_Exercise_
Each line from the one holding "What do you see at coordinates (100, 1574)" through the final line of the data below is to be given again exactly, and no other line is to appear.

_Records for this task_
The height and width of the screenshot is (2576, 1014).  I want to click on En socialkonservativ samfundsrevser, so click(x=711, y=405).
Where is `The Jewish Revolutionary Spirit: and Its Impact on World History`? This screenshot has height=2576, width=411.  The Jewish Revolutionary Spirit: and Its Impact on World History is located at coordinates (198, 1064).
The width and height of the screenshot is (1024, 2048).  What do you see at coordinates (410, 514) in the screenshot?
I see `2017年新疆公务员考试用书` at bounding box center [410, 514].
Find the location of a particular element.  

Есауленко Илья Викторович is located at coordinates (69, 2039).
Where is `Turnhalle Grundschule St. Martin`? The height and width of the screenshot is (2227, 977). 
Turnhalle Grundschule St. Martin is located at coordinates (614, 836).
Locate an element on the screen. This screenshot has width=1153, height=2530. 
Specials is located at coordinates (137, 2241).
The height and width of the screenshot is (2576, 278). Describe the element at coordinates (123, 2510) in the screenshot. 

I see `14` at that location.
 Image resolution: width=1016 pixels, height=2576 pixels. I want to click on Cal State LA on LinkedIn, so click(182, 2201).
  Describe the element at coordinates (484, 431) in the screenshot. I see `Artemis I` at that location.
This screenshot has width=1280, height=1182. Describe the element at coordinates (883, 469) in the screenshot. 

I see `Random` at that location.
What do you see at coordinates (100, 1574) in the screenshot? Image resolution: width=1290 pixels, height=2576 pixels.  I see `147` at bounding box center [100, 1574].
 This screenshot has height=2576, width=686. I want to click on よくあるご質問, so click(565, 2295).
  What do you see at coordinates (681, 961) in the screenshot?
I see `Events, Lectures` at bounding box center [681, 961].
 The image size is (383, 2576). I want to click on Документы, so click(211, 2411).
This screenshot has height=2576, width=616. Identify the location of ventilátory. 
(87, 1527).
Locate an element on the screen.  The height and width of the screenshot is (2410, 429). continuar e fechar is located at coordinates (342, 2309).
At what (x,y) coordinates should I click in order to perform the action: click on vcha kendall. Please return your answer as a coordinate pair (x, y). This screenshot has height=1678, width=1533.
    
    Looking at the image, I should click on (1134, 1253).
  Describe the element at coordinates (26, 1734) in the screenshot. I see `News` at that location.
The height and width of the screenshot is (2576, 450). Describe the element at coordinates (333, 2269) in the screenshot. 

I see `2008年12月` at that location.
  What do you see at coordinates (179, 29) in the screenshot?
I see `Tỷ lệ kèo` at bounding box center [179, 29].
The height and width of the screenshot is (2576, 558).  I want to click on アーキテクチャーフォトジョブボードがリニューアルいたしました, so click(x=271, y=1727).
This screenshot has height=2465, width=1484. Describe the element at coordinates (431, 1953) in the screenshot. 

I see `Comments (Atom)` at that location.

_Expected output_
What do you see at coordinates (100, 1574) in the screenshot? Image resolution: width=1290 pixels, height=2576 pixels.  I see `147` at bounding box center [100, 1574].
 This screenshot has height=2576, width=686. I want to click on よくあるご質問, so click(565, 2295).
  What do you see at coordinates (681, 961) in the screenshot?
I see `Events, Lectures` at bounding box center [681, 961].
 The image size is (383, 2576). I want to click on Документы, so click(211, 2411).
This screenshot has height=2576, width=616. Identify the location of ventilátory. 
(87, 1527).
Locate an element on the screen.  The height and width of the screenshot is (2410, 429). continuar e fechar is located at coordinates (342, 2309).
At what (x,y) coordinates should I click in order to perform the action: click on vcha kendall. Please return your answer as a coordinate pair (x, y). This screenshot has height=1678, width=1533.
    
    Looking at the image, I should click on (1134, 1253).
  Describe the element at coordinates (26, 1734) in the screenshot. I see `News` at that location.
The height and width of the screenshot is (2576, 450). Describe the element at coordinates (333, 2269) in the screenshot. 

I see `2008年12月` at that location.
  What do you see at coordinates (179, 29) in the screenshot?
I see `Tỷ lệ kèo` at bounding box center [179, 29].
The height and width of the screenshot is (2576, 558).  I want to click on アーキテクチャーフォトジョブボードがリニューアルいたしました, so click(x=271, y=1727).
This screenshot has height=2465, width=1484. Describe the element at coordinates (431, 1953) in the screenshot. 

I see `Comments (Atom)` at that location.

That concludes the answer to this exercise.